Zaledwie kilka minut po uszkodzeniu przystanku komunikacji miejskiej na ulicy Sikorskiego w Głogowie sprawca został zatrzymany przez policyjny patrol. 30 – latek był nietrzeźwy i stawiał opór. Powodem takiego aktu wandalizmu miała być kłótnia z konkubiną…
— 9 stycznia wieczorem, około godziny 18:30, oficer dyżurny głogowskiej policji, został powiadomiony o uszkodzeniu szyby w przystanku komunikacji miejskiej na ulicy Sikorskiego. Skierowany w rejon zdarzenia patrol, ustalił prawdopodobnego sprawcę, który w międzyczasie oddalił się w nieznanym kierunku.
Mężczyzna został zatrzymany przez inny patrol policjantów, którzy zatrzymali go kiedy szedł ulicą. 30 – latek był nietrzeźwy. Nie chciał wykonywać poleceń policjantów i stawiał opór. Został obezwładniony — mówi Oficer prasowy Komendanta Powiatowego Policji w Głogowie podinsp. Bogdan Kaleta.
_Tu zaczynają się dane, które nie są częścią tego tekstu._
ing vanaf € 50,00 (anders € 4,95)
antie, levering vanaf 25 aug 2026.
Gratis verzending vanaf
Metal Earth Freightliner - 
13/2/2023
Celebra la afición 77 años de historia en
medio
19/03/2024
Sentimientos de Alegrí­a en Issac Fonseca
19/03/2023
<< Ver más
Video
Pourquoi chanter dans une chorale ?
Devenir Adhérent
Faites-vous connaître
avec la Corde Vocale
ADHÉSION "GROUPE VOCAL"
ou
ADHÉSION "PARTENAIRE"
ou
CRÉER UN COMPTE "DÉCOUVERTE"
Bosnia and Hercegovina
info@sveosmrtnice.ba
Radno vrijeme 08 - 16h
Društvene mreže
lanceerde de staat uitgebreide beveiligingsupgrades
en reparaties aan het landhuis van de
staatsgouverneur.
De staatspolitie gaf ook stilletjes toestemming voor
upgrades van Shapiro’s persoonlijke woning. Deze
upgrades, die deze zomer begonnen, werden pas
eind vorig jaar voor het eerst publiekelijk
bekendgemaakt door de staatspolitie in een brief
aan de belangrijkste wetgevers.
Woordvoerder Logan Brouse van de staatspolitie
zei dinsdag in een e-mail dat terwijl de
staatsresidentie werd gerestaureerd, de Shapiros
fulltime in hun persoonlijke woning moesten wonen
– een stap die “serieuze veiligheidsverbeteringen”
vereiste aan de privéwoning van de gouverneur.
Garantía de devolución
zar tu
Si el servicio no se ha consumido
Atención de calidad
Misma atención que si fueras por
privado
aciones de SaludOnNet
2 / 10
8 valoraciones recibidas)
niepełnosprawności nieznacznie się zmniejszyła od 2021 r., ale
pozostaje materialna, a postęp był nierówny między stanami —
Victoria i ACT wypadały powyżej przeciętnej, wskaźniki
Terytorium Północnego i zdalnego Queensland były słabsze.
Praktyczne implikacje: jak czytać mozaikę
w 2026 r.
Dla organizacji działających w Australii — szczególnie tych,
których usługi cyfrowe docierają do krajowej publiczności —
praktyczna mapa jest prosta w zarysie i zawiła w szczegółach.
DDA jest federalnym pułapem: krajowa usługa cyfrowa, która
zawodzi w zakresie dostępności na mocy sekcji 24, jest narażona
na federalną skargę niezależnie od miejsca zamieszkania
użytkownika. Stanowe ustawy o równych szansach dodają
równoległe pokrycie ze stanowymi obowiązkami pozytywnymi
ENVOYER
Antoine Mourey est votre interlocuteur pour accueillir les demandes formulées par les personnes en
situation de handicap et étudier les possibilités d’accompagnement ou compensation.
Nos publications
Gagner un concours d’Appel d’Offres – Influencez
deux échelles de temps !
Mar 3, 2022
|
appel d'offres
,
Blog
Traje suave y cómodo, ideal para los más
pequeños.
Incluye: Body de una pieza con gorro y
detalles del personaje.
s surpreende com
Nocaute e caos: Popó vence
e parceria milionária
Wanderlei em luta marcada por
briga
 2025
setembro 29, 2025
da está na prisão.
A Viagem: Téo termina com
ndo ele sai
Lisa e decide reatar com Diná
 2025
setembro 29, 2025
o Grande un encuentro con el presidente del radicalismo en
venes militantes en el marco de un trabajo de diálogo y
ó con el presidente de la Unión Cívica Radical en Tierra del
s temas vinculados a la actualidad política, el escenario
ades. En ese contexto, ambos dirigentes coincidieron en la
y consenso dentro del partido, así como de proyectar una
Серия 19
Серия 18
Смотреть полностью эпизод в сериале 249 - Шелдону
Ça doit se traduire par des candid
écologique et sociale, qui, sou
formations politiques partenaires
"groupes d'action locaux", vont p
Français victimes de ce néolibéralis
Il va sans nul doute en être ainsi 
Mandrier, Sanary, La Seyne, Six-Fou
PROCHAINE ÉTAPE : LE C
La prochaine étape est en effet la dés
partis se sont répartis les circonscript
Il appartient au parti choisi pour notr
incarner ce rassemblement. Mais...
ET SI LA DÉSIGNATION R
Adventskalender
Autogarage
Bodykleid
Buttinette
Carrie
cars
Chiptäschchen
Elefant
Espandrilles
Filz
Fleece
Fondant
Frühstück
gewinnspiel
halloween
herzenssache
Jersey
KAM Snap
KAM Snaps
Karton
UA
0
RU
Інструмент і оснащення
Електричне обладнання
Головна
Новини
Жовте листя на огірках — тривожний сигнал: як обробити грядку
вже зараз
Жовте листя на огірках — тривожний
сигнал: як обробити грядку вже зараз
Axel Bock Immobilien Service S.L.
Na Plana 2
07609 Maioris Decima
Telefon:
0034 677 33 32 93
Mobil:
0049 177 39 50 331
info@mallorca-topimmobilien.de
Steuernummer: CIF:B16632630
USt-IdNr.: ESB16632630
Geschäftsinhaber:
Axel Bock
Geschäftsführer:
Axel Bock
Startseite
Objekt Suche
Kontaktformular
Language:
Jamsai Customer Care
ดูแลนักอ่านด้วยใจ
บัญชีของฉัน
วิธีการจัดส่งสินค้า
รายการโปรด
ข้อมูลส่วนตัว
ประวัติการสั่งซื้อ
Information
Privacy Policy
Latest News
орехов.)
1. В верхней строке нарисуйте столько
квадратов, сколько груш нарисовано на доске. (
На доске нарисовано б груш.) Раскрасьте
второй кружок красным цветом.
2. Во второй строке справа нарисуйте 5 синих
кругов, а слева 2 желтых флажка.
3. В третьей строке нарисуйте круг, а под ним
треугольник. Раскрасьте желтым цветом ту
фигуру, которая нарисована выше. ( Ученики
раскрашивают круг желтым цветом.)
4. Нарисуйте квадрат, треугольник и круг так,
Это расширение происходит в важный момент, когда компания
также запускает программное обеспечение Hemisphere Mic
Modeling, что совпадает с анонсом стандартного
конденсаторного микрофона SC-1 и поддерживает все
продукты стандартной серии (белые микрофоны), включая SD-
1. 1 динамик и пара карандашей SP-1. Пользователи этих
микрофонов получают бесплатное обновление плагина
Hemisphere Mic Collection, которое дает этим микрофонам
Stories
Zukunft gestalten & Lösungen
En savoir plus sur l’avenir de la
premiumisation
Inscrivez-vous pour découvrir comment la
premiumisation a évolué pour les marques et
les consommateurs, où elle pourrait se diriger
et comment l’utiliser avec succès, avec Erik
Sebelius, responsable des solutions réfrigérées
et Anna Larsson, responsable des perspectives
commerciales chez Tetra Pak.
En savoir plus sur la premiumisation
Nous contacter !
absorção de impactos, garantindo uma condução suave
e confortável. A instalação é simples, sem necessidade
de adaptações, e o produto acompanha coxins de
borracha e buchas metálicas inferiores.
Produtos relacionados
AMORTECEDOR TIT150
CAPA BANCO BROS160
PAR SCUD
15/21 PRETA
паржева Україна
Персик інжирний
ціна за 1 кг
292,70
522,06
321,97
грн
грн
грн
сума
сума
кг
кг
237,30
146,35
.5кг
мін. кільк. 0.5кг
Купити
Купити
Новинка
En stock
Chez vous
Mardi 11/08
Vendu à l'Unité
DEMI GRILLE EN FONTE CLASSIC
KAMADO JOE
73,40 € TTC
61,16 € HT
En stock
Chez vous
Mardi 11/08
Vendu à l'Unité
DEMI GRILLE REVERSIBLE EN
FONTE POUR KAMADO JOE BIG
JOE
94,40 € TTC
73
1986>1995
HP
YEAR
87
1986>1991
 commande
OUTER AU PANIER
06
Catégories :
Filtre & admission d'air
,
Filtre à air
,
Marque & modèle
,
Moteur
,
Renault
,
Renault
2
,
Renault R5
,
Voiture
Jak ustalili policjanci, mężczyzna wybił szybę w wiacie przystankowej, ponieważ pokłócił się ze swoją konkubiną. Spowodował tym szkody o wartości 400 złotych.
Za zniszczenie mienia 30-latkowi grozi kara grzywny nawet do 5 000 złotych. Będzie musiał również naprawić szkody jakie wyrządził.